Richardson’s counter was that the increase didn’t amount to anything significant, and that nothing was predetermined if the board proceeded with the public hearing.
“If we move forward now with the advertisement, it’s not set in stone that we will get the 4th and 5th cent increase,” she said. “It’s simply advertising the increase as we are required to do by law. At the hearing on June15 you guys can say yay or nay. So, to move it forward now is not passing it; it’s advertising it for discussion.”
She further underscored that the tax applied only to visitors, not county residents.
“Usually, none of us stay at our county’s hotels,” Richardson said.
Another who disagreed with the proposed increase was Pat Inmon, owner and operator of the 1872 Denham Inn.
Identifying herself as a former member of both the TDC and Chamber of Commerce, as well of the Florida Bed and Breakfast Association, Inmon said that raising the two-percent bed tax would put a hardship on the local lodging industry, which was already paying a 10-percent tax.
She noted that travelers on the interstate looking for a place to stay overnight typically googled facilities ahead to see the availability and rates of rooms, and they didn’t want to spend more than $100 nightly.
“It’s a psychological point,” she said of the $100 threshold.
Inmon gave a quick scenario of how the two-percent tax increase would affect business.
“Say the Super Eight in Monticello charges $89.95 per night, give or take,” Inmon said. “Future guests always want to know what the final bill will be for all charges. I hear that every day. At a 10-percent tax, the final bill is $98.95; at 12 percent, the bill is $100.75 or $1.80 higher. So, the hotel would have to lower the base price of the room $1.80 to get the rate below $100. And if they’re backing up their prices, I’m having to back up mine. This is the key point; we take the hit, not the person driving down the road.”

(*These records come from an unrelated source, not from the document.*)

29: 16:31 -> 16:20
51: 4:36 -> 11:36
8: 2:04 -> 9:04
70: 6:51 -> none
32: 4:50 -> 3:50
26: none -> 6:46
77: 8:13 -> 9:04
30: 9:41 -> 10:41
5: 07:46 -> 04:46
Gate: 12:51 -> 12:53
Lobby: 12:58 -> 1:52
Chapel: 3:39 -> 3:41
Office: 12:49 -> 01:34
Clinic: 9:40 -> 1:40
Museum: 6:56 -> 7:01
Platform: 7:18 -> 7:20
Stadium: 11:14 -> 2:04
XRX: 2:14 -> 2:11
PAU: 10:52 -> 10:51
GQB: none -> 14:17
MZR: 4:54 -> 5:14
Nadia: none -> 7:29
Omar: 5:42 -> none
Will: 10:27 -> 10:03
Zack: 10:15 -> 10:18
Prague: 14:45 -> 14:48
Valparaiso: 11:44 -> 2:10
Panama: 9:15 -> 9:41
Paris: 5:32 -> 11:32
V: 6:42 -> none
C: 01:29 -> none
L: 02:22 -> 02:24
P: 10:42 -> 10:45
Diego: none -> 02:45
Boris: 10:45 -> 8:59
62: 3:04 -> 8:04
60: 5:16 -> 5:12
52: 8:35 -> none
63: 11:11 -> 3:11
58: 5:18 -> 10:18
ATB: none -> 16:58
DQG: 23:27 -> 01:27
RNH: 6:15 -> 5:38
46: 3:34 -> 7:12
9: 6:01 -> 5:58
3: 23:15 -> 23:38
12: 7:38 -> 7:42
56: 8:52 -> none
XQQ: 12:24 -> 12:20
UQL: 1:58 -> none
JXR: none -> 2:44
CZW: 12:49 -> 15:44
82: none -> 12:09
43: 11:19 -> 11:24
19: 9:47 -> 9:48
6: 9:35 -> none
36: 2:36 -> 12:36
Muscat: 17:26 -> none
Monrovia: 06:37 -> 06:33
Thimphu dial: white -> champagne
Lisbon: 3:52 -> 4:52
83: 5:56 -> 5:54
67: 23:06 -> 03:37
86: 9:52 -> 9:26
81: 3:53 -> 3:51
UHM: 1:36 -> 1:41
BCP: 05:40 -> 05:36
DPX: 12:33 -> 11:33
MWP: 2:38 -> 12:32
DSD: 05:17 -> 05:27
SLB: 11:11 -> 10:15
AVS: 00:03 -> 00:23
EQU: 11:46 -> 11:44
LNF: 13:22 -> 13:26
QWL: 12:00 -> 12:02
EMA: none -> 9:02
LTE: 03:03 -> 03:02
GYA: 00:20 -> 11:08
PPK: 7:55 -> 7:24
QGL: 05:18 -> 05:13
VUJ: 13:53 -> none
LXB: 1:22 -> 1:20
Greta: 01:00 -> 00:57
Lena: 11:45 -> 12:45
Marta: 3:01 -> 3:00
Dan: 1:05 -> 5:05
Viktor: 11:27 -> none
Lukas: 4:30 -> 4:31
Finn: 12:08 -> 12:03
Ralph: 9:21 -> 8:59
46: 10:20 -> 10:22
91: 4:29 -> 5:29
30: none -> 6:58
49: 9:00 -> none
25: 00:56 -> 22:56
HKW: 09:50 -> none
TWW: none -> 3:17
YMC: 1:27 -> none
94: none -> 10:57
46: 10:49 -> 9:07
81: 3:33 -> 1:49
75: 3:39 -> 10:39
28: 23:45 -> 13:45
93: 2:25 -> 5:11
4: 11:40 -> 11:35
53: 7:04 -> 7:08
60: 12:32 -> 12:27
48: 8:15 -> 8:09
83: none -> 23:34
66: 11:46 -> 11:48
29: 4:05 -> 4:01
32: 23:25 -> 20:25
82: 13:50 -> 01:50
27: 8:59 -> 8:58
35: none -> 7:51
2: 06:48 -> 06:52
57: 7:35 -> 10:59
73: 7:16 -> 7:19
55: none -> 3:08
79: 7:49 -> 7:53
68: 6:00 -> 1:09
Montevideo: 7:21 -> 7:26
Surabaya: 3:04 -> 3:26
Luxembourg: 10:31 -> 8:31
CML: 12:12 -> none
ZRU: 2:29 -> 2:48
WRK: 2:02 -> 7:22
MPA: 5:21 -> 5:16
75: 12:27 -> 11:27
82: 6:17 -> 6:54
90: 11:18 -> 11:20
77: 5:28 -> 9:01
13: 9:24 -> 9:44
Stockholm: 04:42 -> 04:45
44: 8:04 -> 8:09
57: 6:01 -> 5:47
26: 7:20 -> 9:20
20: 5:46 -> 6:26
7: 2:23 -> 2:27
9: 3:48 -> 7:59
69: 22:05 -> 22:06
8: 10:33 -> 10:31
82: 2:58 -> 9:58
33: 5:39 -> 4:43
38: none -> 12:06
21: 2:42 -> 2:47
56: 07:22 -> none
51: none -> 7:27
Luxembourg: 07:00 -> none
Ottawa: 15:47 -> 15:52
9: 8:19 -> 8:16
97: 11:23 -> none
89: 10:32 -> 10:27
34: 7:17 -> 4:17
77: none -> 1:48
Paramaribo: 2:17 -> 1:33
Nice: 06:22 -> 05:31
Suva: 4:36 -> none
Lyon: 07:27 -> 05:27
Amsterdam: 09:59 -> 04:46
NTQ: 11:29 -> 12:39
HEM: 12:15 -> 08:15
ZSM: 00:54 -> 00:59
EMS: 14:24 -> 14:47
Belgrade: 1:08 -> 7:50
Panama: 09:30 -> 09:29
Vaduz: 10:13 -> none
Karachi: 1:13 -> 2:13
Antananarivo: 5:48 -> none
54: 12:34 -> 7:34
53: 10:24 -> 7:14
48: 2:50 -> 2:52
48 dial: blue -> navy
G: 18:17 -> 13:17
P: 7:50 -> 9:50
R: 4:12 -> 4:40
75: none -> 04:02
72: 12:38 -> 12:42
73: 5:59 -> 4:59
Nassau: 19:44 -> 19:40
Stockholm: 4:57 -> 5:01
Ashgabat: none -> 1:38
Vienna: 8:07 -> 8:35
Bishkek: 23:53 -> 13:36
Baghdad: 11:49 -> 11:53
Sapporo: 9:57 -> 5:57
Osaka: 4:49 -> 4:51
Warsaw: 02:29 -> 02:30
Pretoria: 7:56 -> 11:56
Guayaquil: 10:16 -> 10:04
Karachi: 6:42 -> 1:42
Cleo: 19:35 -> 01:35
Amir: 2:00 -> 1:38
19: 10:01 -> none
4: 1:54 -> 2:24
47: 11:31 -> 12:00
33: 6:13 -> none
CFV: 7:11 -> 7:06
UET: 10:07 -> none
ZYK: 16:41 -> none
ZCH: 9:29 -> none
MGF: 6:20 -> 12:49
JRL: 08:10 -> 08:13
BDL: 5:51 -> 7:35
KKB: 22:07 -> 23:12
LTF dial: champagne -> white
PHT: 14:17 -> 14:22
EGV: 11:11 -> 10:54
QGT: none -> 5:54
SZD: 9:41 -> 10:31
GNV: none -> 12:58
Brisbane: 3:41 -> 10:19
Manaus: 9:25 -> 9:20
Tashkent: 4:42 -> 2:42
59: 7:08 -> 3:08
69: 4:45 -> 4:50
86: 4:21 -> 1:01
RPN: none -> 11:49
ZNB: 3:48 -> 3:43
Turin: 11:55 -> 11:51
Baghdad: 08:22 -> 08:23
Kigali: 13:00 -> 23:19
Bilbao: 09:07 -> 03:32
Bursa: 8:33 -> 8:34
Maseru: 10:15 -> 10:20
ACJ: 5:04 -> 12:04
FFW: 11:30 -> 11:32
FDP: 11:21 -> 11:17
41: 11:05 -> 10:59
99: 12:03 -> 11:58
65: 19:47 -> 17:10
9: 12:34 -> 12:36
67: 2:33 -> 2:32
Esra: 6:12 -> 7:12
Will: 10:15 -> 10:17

Another fallacy, Inmon said, was that most lodging quests who came to Monticello were from outside. Most in fact came locally to attend weddings, reunions and to visit families, she said. And many were retirees on fixed incomes.
“Right now, to have a repeat business is a big deal,” she said. “Booking companies track it. They keep track of all we’re doing and it’s a business model.”
She urged the commission to follow the Republican motto of not doing harm to small businesses.
“Don’t raise the tax,” she said. “They want to push this bed tax through right now, so it won’t have to go to a public referendum, because the voters of Jefferson County will not approve more taxes. And that’s why they’re trying to push this through.”
Notwithstanding the opposition of Surles and Inmon, the other commissioners indicated that the issue deserved a public discussion at minimum.
Meanwhile, County Attorney Heather Encinosa underscored that regardless the commission’s decision on the proposed bed tax increase, the tourist development plan would still require updating and revision to keep it current and compliant with state law.